=== RECORDS SUPPLIED ===
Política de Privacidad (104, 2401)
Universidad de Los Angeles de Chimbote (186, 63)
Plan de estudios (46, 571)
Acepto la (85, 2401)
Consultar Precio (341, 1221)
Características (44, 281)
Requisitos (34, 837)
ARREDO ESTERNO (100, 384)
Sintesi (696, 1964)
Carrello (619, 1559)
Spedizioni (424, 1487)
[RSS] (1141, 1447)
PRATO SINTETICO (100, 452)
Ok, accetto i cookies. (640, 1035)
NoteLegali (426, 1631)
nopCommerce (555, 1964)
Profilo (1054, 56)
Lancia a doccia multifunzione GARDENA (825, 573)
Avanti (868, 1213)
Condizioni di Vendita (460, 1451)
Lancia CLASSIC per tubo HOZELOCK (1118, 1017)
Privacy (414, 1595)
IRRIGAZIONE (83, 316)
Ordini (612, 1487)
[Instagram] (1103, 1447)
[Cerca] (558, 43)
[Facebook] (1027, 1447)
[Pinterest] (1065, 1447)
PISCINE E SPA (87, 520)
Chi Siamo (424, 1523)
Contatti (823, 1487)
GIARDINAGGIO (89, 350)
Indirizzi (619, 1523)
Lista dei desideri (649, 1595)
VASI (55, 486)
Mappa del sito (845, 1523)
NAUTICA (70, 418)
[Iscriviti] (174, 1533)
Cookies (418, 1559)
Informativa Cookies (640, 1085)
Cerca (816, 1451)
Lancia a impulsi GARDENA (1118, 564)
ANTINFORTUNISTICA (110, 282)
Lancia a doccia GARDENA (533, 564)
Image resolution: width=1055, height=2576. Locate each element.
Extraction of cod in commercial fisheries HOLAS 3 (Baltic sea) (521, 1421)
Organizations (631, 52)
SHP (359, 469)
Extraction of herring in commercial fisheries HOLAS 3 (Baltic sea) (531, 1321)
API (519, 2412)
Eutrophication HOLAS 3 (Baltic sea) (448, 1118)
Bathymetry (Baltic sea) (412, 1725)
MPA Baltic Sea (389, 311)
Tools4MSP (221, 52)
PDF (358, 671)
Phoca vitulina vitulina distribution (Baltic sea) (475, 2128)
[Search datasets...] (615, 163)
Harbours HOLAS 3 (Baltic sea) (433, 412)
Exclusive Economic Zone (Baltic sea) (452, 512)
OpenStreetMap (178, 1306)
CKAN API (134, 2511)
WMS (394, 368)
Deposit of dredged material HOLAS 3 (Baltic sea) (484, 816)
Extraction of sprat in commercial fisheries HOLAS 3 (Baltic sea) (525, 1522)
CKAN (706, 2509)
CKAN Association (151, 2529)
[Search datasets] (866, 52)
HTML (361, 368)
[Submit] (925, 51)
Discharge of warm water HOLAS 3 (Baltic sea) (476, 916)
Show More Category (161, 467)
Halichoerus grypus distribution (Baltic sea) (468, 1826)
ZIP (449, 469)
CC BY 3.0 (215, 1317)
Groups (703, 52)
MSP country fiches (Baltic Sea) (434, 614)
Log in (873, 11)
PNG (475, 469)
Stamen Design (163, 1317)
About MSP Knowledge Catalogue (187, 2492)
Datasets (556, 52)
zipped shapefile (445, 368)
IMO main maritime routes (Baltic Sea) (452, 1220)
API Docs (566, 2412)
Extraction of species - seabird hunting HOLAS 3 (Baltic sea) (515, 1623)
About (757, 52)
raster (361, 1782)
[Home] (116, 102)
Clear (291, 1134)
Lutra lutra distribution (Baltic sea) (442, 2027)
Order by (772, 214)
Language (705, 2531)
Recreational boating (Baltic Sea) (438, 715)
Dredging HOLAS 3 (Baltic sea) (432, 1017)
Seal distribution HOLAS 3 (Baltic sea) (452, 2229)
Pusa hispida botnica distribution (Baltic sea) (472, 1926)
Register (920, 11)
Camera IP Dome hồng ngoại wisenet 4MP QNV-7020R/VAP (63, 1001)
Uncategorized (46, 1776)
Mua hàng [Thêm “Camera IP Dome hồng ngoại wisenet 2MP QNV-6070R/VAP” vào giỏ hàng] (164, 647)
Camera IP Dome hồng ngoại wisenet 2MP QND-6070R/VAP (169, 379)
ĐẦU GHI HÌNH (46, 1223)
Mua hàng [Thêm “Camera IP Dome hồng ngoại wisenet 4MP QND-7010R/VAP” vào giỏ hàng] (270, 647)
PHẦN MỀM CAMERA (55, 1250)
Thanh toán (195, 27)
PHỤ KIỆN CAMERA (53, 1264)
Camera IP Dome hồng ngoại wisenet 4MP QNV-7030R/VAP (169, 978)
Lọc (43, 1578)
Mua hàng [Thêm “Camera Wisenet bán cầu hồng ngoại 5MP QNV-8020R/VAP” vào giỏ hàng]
===
DIRECTIONS FOR THIS TASK
Please return every line in the data that includes the string "distribution".

ANSWER BELOW
Phoca vitulina vitulina distribution (Baltic sea) (475, 2128)
Halichoerus grypus distribution (Baltic sea) (468, 1826)
Lutra lutra distribution (Baltic sea) (442, 2027)
Seal distribution HOLAS 3 (Baltic sea) (452, 2229)
Pusa hispida botnica distribution (Baltic sea) (472, 1926)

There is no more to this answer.